Tra l'altro, sul destino dell'isola non potrà non pesare il rapporto con Washington. Nel corso del suo secondo mandato presidenziale, Barack Obama aveva aperto a una fase di distensione con L'Avana. Nel 2014, i due Paesi avevano avviato il processo di normalizzazione delle relazioni diplomatiche, mentre – meno di due anni dopo – lo stesso Obama si recò inoltre in visita nell'isola, diventando il primo presidente americano in carica a mettervi piede dai tempi (lontanissimi) di Calvin Coolidge. La situazione è poi mutata con Donald Trump che, con un occhio soprattutto all'elettorato anticastrista della Florida, ha irrigidito nuovamente le relazioni con l'isola, reintroducendo sanzioni economiche e decretando restrizioni alla possibilità di viaggiare. E adesso si attendono le mosse di Joe Biden.
Ricordiamo innanzitutto che costui è stato vicepresidente nell'arco di tutti gli otto anni dell'era Obama e che quindi ha di fatto condiviso la sua politica in materia cubana. In tutto questo, per quanto di rado, si è anche espresso sulla questione nel corso dell'ultima campagna elettorale. Nell'aprile del 2020, promise per esempio che avrebbe rispolverato l'approccio obamiano sul dossier, mentre – lo scorso ottobre – durante un comizio a Miami tornò sull'argomento, criticando la linea dell'allora presidente americano in materia. Non è del resto escludibile che sia stata proprio questo aperturismo nei confronti di Cuba ad aver contribuito alla sconfitta di Biden in Florida alle ultime presidenziali.

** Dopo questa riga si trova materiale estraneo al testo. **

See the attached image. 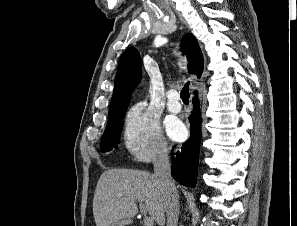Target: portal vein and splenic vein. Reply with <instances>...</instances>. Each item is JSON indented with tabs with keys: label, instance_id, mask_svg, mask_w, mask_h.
Listing matches in <instances>:
<instances>
[{
	"label": "portal vein and splenic vein",
	"instance_id": "obj_1",
	"mask_svg": "<svg viewBox=\"0 0 297 226\" xmlns=\"http://www.w3.org/2000/svg\"><path fill=\"white\" fill-rule=\"evenodd\" d=\"M139 206H140L141 212L146 213V208H145V205L142 203V201H140ZM143 221L145 226H152L154 224V219L150 216L145 215Z\"/></svg>",
	"mask_w": 297,
	"mask_h": 226
}]
</instances>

Come che sia, si attendono adesso sue mosse. Ma per il neo presidente si annunciano acque tempestose. Come sottolineato il mese scorso da The Hill, al Congresso è già partita la sfida. I repubblicani (con i senatori Marco Rubio, Ted Cruz e Rick Scott in testa) stanno cercando di evitare che Biden possa rimuovere Cuba dalla lista degli Stati sponsor del terrorismo. Dal canto loro, settantacinque parlamentari democratici (a partire dal deputato Jim McGovern) spingono per tornare a una distensione. Per il momento, la Casa Bianca però resta ondivaga. "Un cambiamento di politica a Cuba non è attualmente tra le massime priorità del presidente Biden", ha dichiarato a inizio marzo la portavoce della Casa Bianca, Jen Psaki. L'Avana rischia quindi di rivelarsi un'ennesima spina nel fianco per la politica estera dell'amministrazione Biden.